Please set down only the lines between the line containing "List each element" and the end of the records, inclusive, exactly as they stand.

■ Dataset
-- Opening Marker --

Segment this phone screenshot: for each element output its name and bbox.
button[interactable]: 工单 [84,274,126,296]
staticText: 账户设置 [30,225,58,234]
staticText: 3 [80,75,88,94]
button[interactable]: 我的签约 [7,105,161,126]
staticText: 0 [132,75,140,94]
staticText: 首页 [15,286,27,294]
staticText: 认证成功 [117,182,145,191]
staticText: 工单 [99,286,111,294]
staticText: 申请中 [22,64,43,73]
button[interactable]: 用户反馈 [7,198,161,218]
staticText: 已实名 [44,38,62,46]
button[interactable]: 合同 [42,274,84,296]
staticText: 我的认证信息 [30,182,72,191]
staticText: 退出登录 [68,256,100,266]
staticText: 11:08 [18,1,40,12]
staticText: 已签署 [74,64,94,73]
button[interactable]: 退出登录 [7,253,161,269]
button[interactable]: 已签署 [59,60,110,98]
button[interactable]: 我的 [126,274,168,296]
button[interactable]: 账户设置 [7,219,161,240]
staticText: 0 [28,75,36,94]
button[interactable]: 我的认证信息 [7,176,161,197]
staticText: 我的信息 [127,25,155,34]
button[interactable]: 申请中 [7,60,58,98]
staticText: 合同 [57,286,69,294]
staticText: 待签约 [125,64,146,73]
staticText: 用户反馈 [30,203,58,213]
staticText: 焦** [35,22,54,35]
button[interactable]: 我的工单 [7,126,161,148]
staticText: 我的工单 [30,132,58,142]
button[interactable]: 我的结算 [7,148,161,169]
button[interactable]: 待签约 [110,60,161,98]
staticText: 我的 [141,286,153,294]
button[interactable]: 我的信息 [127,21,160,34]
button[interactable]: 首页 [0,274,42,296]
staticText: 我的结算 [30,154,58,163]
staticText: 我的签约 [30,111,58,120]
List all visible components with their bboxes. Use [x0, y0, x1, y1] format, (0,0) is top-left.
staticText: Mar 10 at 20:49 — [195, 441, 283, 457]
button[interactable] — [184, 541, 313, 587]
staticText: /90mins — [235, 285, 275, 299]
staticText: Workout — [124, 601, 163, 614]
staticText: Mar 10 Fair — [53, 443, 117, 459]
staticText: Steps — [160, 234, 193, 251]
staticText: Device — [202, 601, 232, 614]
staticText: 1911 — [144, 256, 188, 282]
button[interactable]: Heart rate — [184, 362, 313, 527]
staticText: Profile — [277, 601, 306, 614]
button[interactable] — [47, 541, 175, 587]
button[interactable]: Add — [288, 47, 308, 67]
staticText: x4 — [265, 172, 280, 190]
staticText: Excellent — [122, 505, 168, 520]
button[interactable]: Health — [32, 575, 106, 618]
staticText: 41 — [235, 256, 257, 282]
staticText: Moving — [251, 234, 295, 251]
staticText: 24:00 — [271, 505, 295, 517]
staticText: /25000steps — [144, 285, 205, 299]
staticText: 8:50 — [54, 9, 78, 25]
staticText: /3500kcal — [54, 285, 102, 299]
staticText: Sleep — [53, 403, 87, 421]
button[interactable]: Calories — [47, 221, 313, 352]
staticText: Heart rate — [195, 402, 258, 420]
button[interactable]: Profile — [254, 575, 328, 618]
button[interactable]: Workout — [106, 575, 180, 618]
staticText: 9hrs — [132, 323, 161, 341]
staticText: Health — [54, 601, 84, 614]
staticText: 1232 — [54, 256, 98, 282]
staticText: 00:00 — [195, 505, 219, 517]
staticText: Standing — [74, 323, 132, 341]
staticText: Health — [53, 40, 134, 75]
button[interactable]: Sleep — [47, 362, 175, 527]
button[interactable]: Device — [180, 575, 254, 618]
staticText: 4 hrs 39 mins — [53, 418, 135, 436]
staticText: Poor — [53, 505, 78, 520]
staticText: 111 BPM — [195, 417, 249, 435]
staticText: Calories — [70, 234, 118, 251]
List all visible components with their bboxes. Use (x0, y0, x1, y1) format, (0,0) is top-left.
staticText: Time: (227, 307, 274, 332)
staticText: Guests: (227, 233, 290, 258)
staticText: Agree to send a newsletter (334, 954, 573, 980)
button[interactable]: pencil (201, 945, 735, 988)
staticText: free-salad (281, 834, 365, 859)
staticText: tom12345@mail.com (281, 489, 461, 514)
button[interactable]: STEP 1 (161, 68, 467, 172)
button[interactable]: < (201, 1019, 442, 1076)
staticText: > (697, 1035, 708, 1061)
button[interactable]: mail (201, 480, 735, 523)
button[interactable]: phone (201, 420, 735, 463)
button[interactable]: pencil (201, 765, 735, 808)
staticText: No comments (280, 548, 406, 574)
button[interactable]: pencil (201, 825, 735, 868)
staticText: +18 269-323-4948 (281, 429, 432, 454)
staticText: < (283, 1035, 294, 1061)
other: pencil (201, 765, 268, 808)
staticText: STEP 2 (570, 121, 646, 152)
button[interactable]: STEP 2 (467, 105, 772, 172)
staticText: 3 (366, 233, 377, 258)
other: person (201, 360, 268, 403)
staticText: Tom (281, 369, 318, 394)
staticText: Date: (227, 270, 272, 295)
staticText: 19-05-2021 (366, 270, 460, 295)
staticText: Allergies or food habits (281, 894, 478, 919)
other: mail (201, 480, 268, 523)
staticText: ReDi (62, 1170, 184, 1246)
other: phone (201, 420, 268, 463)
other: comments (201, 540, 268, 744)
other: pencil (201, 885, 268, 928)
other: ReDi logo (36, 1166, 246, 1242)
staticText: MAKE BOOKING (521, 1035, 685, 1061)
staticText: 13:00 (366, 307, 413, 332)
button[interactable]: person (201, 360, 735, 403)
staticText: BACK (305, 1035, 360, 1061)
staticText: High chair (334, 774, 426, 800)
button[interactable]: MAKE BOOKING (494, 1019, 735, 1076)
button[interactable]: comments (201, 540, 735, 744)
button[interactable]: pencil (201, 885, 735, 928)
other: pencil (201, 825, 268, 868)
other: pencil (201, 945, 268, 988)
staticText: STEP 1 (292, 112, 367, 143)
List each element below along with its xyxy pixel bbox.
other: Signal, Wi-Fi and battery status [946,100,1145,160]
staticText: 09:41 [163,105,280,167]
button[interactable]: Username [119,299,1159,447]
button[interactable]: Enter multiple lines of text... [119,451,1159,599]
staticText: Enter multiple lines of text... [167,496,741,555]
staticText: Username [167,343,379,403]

-- Closing Marker --

■ Reply to the task
List each element below along with its xyxy pixel bbox.
other: Signal, Wi-Fi and battery status [946,100,1145,160]
staticText: 09:41 [163,105,280,167]
button[interactable]: Username [119,299,1159,447]
button[interactable]: Enter multiple lines of text... [119,451,1159,599]
staticText: Enter multiple lines of text... [167,496,741,555]
staticText: Username [167,343,379,403]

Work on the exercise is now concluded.